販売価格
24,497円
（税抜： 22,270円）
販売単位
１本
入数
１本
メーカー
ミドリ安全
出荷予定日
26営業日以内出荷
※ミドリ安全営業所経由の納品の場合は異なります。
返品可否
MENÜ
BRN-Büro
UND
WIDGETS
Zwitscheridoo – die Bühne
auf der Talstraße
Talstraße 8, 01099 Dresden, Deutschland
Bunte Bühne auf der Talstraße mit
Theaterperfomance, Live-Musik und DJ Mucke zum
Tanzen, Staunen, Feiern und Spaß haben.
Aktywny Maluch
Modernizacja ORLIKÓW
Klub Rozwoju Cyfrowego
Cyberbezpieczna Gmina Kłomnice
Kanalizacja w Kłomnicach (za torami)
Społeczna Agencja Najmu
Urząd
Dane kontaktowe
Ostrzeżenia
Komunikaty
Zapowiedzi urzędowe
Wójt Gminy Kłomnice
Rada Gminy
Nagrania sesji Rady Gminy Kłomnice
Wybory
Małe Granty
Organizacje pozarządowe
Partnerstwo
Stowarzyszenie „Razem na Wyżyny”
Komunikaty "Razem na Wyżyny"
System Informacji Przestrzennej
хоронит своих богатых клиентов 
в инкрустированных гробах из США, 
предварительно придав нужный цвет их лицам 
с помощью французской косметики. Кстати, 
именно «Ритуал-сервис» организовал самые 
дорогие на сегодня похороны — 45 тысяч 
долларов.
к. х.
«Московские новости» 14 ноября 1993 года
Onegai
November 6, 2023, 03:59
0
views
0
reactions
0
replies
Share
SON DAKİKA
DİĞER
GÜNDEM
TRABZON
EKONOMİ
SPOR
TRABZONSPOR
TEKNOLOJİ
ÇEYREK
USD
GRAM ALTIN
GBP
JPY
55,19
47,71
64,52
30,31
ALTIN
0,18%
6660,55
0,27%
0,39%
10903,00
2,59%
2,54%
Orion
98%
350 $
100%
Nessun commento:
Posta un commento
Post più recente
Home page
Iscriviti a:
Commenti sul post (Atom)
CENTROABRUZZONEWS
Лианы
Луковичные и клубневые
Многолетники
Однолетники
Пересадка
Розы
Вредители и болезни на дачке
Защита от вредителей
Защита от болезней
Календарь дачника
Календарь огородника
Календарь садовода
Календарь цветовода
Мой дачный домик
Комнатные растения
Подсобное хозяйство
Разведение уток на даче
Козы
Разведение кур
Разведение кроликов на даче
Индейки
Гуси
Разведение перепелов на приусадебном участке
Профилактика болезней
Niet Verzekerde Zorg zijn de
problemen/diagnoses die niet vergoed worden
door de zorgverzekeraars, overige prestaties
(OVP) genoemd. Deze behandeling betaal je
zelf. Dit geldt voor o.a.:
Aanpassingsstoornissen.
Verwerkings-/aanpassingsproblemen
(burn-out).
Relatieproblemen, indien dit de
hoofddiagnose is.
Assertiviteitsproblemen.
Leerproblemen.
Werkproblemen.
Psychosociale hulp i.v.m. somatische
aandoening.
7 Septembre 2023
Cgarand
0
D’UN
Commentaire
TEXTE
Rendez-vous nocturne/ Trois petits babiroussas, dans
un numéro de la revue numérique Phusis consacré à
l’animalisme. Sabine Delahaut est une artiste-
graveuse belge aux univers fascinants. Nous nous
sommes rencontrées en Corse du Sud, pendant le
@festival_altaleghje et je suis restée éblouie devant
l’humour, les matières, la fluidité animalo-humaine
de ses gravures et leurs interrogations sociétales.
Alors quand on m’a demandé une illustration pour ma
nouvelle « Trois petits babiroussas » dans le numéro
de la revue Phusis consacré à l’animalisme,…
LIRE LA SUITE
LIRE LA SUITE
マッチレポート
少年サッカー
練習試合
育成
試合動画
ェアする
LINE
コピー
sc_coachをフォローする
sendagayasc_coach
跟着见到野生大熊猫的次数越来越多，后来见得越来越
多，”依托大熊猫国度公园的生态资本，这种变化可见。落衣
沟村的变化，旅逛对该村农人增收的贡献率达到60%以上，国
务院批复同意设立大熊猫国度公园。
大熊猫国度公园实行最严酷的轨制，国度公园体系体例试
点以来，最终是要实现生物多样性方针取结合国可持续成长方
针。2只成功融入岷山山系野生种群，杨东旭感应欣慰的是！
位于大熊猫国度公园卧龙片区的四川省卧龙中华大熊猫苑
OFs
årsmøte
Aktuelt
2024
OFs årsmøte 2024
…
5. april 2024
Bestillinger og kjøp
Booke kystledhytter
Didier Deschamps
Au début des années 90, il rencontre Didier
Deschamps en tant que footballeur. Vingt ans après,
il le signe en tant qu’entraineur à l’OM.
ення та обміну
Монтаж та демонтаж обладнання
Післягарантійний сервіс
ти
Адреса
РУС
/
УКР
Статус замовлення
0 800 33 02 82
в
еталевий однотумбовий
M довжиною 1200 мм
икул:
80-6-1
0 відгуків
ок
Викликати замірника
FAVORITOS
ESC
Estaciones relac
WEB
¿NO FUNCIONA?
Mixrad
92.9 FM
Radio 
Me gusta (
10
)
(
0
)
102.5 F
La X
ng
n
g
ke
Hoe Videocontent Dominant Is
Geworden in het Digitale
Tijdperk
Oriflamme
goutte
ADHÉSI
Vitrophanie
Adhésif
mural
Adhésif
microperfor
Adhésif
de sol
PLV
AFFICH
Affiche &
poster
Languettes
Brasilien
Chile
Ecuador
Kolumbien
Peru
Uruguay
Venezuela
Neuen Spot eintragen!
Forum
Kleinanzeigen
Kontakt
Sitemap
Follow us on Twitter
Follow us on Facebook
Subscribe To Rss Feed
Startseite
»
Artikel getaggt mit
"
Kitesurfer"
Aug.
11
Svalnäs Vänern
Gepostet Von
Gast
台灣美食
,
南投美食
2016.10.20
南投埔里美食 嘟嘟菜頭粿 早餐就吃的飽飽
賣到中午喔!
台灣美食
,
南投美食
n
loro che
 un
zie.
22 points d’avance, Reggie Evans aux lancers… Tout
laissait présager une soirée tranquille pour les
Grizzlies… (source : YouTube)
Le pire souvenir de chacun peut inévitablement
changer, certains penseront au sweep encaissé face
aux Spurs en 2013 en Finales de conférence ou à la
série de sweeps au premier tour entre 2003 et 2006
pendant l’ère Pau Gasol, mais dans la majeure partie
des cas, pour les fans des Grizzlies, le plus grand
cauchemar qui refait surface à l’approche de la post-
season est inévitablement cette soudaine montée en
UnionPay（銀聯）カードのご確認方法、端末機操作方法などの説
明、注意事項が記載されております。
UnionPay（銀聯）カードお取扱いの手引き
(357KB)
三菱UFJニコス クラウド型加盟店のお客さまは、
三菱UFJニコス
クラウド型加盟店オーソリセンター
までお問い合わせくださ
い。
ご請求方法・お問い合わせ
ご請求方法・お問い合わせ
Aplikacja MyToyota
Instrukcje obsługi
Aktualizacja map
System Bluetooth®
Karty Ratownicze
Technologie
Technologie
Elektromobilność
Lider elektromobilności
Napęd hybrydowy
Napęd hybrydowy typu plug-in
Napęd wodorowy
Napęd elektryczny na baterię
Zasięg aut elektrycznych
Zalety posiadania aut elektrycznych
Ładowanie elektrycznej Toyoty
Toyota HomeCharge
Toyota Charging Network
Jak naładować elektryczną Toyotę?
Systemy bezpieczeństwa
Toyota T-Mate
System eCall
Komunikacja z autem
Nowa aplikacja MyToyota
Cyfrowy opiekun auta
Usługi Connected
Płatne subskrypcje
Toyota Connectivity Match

☆ ☆ ☆ ☆ ☆ ☆ ☆

▶ Your goal: Return only the lines spanning from the first line of the material through the line with "Однолетники", copied exactly, both ends kept.

▶ Task result:
販売価格
24,497円
（税抜： 22,270円）
販売単位
１本
入数
１本
メーカー
ミドリ安全
出荷予定日
26営業日以内出荷
※ミドリ安全営業所経由の納品の場合は異なります。
返品可否
MENÜ
BRN-Büro
UND
WIDGETS
Zwitscheridoo – die Bühne
auf der Talstraße
Talstraße 8, 01099 Dresden, Deutschland
Bunte Bühne auf der Talstraße mit
Theaterperfomance, Live-Musik und DJ Mucke zum
Tanzen, Staunen, Feiern und Spaß haben.
Aktywny Maluch
Modernizacja ORLIKÓW
Klub Rozwoju Cyfrowego
Cyberbezpieczna Gmina Kłomnice
Kanalizacja w Kłomnicach (za torami)
Społeczna Agencja Najmu
Urząd
Dane kontaktowe
Ostrzeżenia
Komunikaty
Zapowiedzi urzędowe
Wójt Gminy Kłomnice
Rada Gminy
Nagrania sesji Rady Gminy Kłomnice
Wybory
Małe Granty
Organizacje pozarządowe
Partnerstwo
Stowarzyszenie „Razem na Wyżyny”
Komunikaty "Razem na Wyżyny"
System Informacji Przestrzennej
хоронит своих богатых клиентов 
в инкрустированных гробах из США, 
предварительно придав нужный цвет их лицам 
с помощью французской косметики. Кстати, 
именно «Ритуал-сервис» организовал самые 
дорогие на сегодня похороны — 45 тысяч 
долларов.
к. х.
«Московские новости» 14 ноября 1993 года
Onegai
November 6, 2023, 03:59
0
views
0
reactions
0
replies
Share
SON DAKİKA
DİĞER
GÜNDEM
TRABZON
EKONOMİ
SPOR
TRABZONSPOR
TEKNOLOJİ
ÇEYREK
USD
GRAM ALTIN
GBP
JPY
55,19
47,71
64,52
30,31
ALTIN
0,18%
6660,55
0,27%
0,39%
10903,00
2,59%
2,54%
Orion
98%
350 $
100%
Nessun commento:
Posta un commento
Post più recente
Home page
Iscriviti a:
Commenti sul post (Atom)
CENTROABRUZZONEWS
Лианы
Луковичные и клубневые
Многолетники
Однолетники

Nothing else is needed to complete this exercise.